Es importante recordar que las condiciones históricas de la isla en términos sociales, políticos y económicos complejizan la atención e integración de ciudadanos que habían migrado años atrás fuera de Haití. Situación a la que se suma el reciente terremoto que devastó una parte al sur del país y los efectos del COVID-19. En pocas palabras, la migración haitiana es una migración forzada y en términos humanitarios debería requerir la asistencia y protección de la comunidad internacional, y bajo los estándares de derechos humanos, por sus características, debería acceder a solicitar protección internacional, derecho que le está siendo negado.


El gobierno de Biden-Harris insiste en darle continuidad al Título 42, una política que atenta contra la vida e integridad de los migrantes, como lo hemos dicho antes.

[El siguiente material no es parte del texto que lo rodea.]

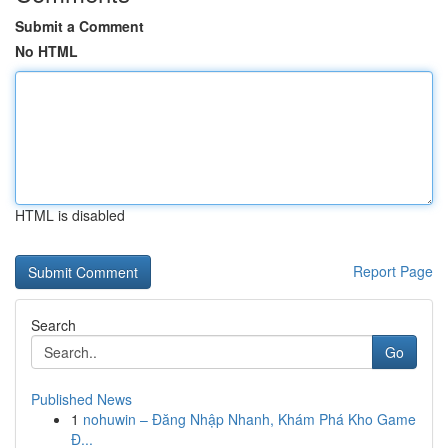
Submit a Comment
No HTML
HTML is disabled
Report Page
Search
Go
Published News
1
nohuwin – Đăng Nhập Nhanh, Khám Phá Kho Game
Đ...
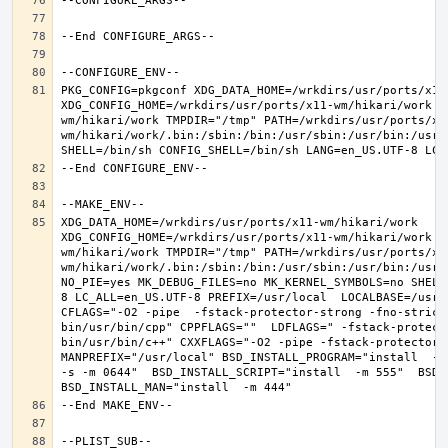
PKG_CONFIG=pkgconf XDG_DATA_HOME=/wrkdirs/usr/ports/x11-
XDG_CONFIG_HOME=/wrkdirs/usr/ports/x11-wm/hikari/work  
wm/hikari/work TMPDIR="/tmp" PATH=/wrkdirs/usr/ports/x1
wm/hikari/work/.bin:/sbin:/bin:/usr/sbin:/usr/bin:/usr/
XDG_DATA_HOME=/wrkdirs/usr/ports/x11-wm/hikari/work  
XDG_CONFIG_HOME=/wrkdirs/usr/ports/x11-wm/hikari/work  
wm/hikari/work TMPDIR="/tmp" PATH=/wrkdirs/usr/ports/x1
wm/hikari/work/.bin:/sbin:/bin:/usr/sbin:/usr/bin:/usr/
NO_PIE=yes MK_DEBUG_FILES=no MK_KERNEL_SYMBOLS=no SHELL
8 LC_ALL=en_US.UTF-8 PREFIX=/usr/local  LOCALBASE=/usr/
CFLAGS="-O2 -pipe  -fstack-protector-strong -fno-strict
bin/usr/bin/cpp" CPPFLAGS=""  LDFLAGS=" -fstack-protect
bin/usr/bin/c++" CXXFLAGS="-O2 -pipe -fstack-protector-s
MANPREFIX="/usr/local" BSD_INSTALL_PROGRAM="install  -s 
-s -m 0644"  BSD_INSTALL_SCRIPT="install  -m 555"  BSD_I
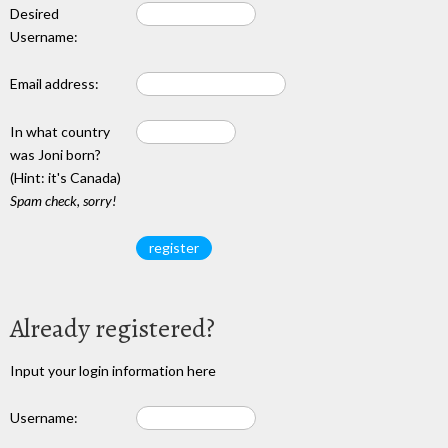
Desired
Username:
Email address:
In what country
was Joni born?
(Hint: it's Canada)
Spam check, sorry!
Already registered?
Input your login information here
Username:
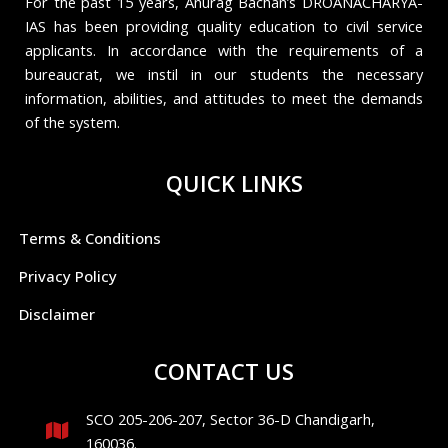
For the past 15 years, Anurag Bachan’s DROANACHARYA-
IAS has been providing quality education to civil service
applicants. In accordance with the requirements of a
bureaucrat, we instil in our students the necessary
information, abilities, and attitudes to meet the demands
of the system.
QUICK LINKS
Terms & Conditions
Privacy Policy
Disclaimer
CONTACT US
SCO 205-206-207, Sector 36-D Chandigarh,
160036.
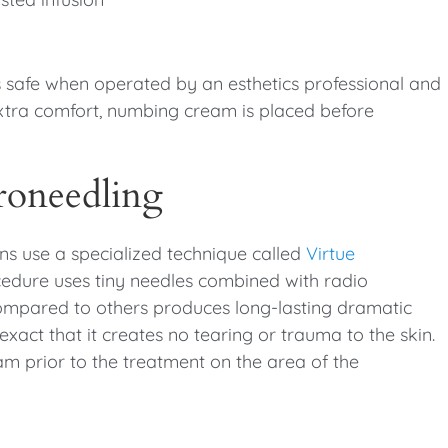
is safe when operated by an esthetics professional and
extra comfort, numbing cream is placed before
roneedling
ns use a specialized technique called
Virtue
cedure uses tiny needles combined with radio
compared to others produces long-lasting dramatic
exact that it creates no tearing or trauma to the skin.
am prior to the treatment on the area of the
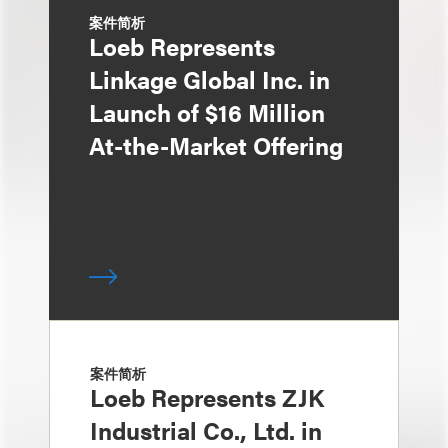
案件简析
Loeb Represents
Linkage Global Inc. in
Launch of $16 Million
At-the-Market Offering
案件简析
Loeb Represents ZJK
Industrial Co., Ltd. in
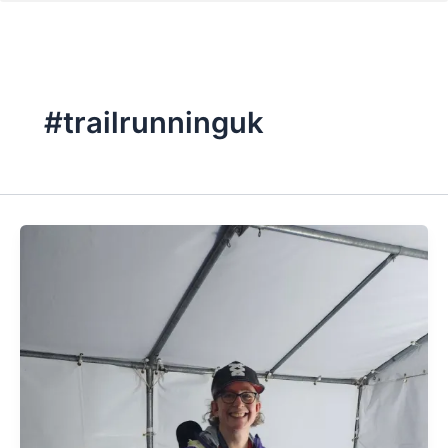
#trailrunninguk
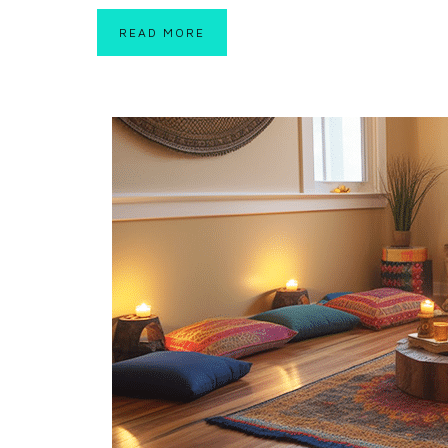
READ MORE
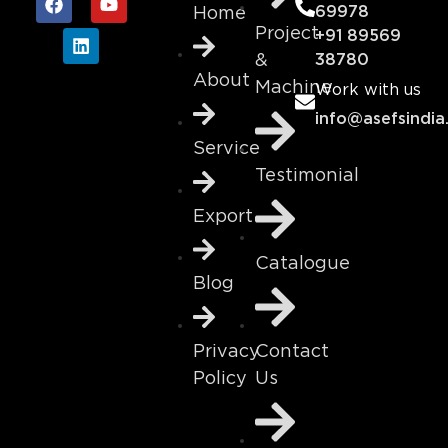
69978
Home
Project
+91 89569
&
38780
About
Machine
Work with us
info@asefsindia
Service
Testimonial
Export
Catalogue
Blog
Contact
Privacy
Us
Policy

A pesar que en campaña prometieron terminar con las políticas de Trump, en la práctica las mantienen a su acomodo y de acuerdo con el juego de intereses electorales. La actuación de las autoridades fronterizas, discriminatoria y racista, contradicen el rechazo de Washington a la violencia policial contra las comunidades negras (#HaitianLivesMattersToo). Así lo deja ver la renuncia del Enviado especial para Haití, Daniel Foote, recordando que más impactos negativos en Haití tienen consecuencias sobre Estados Unidos y sus vecinos.


Por último, vale la pena resaltar que esto es solo la punta del iceberg migratorio en la región y del que la comunidad internacional parece desentenderse. Muchas personas migrantes siguen saliendo del sur del continente y se encuentran varadas en fronteras como la colombo-panameña esperando a continuar su tránsito al norte del continente. Panamá registra 80.000 migrantes que han cruzado durante el 2021, mientras que en el lado colombiano aun se encuentran a la espera de continuar el viaje entre 14.000 y 18.000 personas.


A dos días de conmemorar la Jornada Mundial de las Migraciones recordamos el llamado del Papa Francisco de abrirnos “Hacia un NOSOTROS cada vez más grande” en el que la hospitalidad y la acogida a las personas migrantes sean el centro de las respuestas comunitarias y políticas.